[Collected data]
=== Begin Enclosure ===
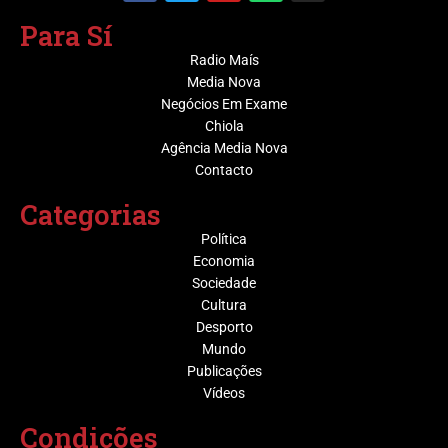
Para Sí
Radio Maís
Media Nova
Negócios Em Exame
Chiola
Agência Media Nova
Contacto
Categorias
Política
Economia
Sociedade
Cultura
Desporto
Mundo
Publicações
Vídeos
Condições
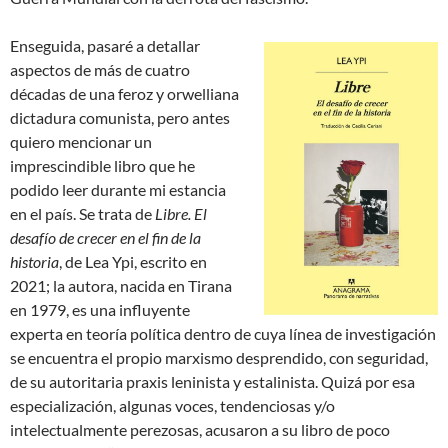
Enseguida, pasaré a detallar
aspectos de más de cuatro
décadas de una feroz y orwelliana
dictadura comunista, pero antes
quiero mencionar un
imprescindible libro que he
podido leer durante mi estancia
en el país. Se trata de
Libre. El
desafío de crecer en el fin de la
historia
, de Lea Ypi, escrito en
2021; la autora, nacida en Tirana
en 1979, es una influyente
experta en teoría política dentro de cuya línea de investigación
se encuentra el propio marxismo desprendido, con seguridad,
de su autoritaria praxis leninista y estalinista. Quizá por esa
especialización, algunas voces, tendenciosas y/o
intelectualmente perezosas, acusaron a su libro de poco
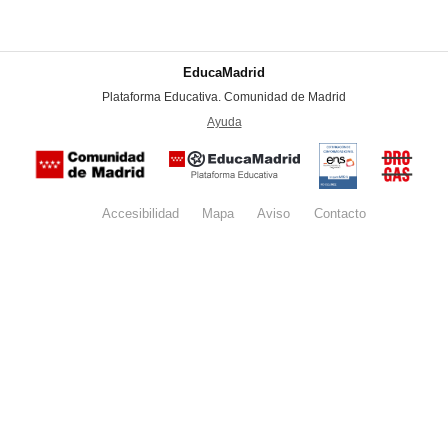
EducaMadrid
-
Plataforma Educativa. Comunidad de Madrid
-
Ayuda
(en ventana nueva)
Certificación
Buzón
de
anónim
conformidad
del Pla
con el
Regiona
Esquema
contra l
Nacional de
Accesibilidad
Mapa
web
Aviso
legal
Contacto
Drogas 
Seguridad
la
(categoría
Comunid
MEDIA). El
de Madr
documento
se abrirá en
ventana
nueva.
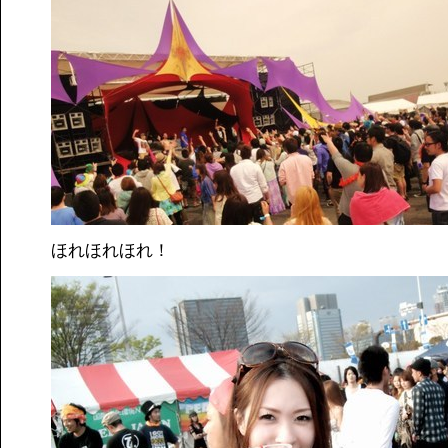
ほれほれほれ！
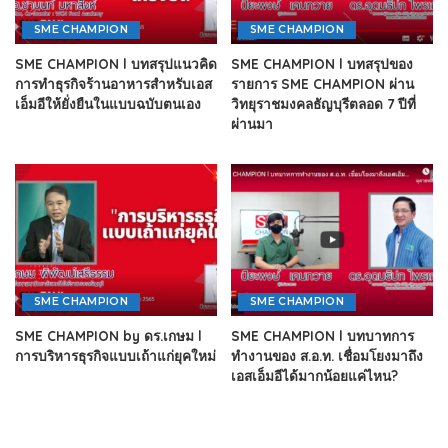
SME CHAMPION
SME CHAMPION
SME CHAMPION l บทสรุปแนวคิด
SME CHAMPION l บทสรุปของ
การทำธุรกิจร้านอาหารสำหรับเอส
รายการ SME CHAMPION ผ่าน
เอ็มอีให้ยั่งยืนในแบบฉบับตนเอง
วิทยุราชมงคลธัญบุรีตลอด 7 ปีที่
ผ่านมา
SME CHAMPION
SME CHAMPION
SME CHAMPION by ดร.เกษม l
SME CHAMPION l บทบาทการ
การบริหารธุรกิจแบบเถ้าแก่ยุคใหม่
ทำงานของ ส.อ.ท. เชื่อมโยงมาถึง
เอสเอ็มอีได้มากน้อยแค่ไหน?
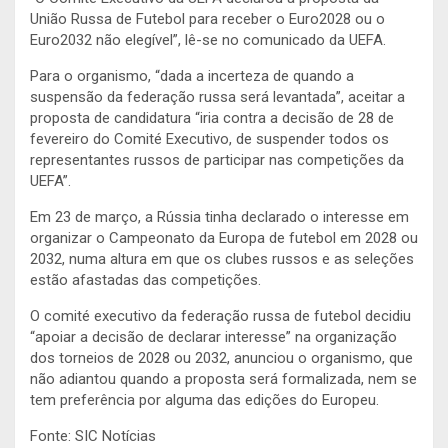
União Russa de Futebol para receber o Euro2028 ou o
Euro2032 não elegível”, lê-se no comunicado da UEFA.
Para o organismo, “dada a incerteza de quando a
suspensão da federação russa será levantada”, aceitar a
proposta de candidatura “iria contra a decisão de 28 de
fevereiro do Comité Executivo, de suspender todos os
representantes russos de participar nas competições da
UEFA”.
Em 23 de março, a Rússia tinha declarado o interesse em
organizar o Campeonato da Europa de futebol em 2028 ou
2032, numa altura em que os clubes russos e as seleções
estão afastadas das competições.
O comité executivo da federação russa de futebol decidiu
“apoiar a decisão de declarar interesse” na organização
dos torneios de 2028 ou 2032, anunciou o organismo, que
não adiantou quando a proposta será formalizada, nem se
tem preferência por alguma das edições do Europeu.
Fonte: SIC Notícias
=== End Enclosure ===
**Work to complete:** Using the data above, repeat exactly the lines that begin at the line with "dictadura comunista, pero antes" and end at the line with "se encuentra el", both ends included.

**Problem solution:**
dictadura comunista, pero antes
quiero mencionar un
imprescindible libro que he
podido leer durante mi estancia
en el país. Se trata de
Libre. El
desafío de crecer en el fin de la
historia
, de Lea Ypi, escrito en
2021; la autora, nacida en Tirana
en 1979, es una influyente
experta en teoría política dentro de cuya línea de investigación
se encuentra el propio marxismo desprendido, con seguridad,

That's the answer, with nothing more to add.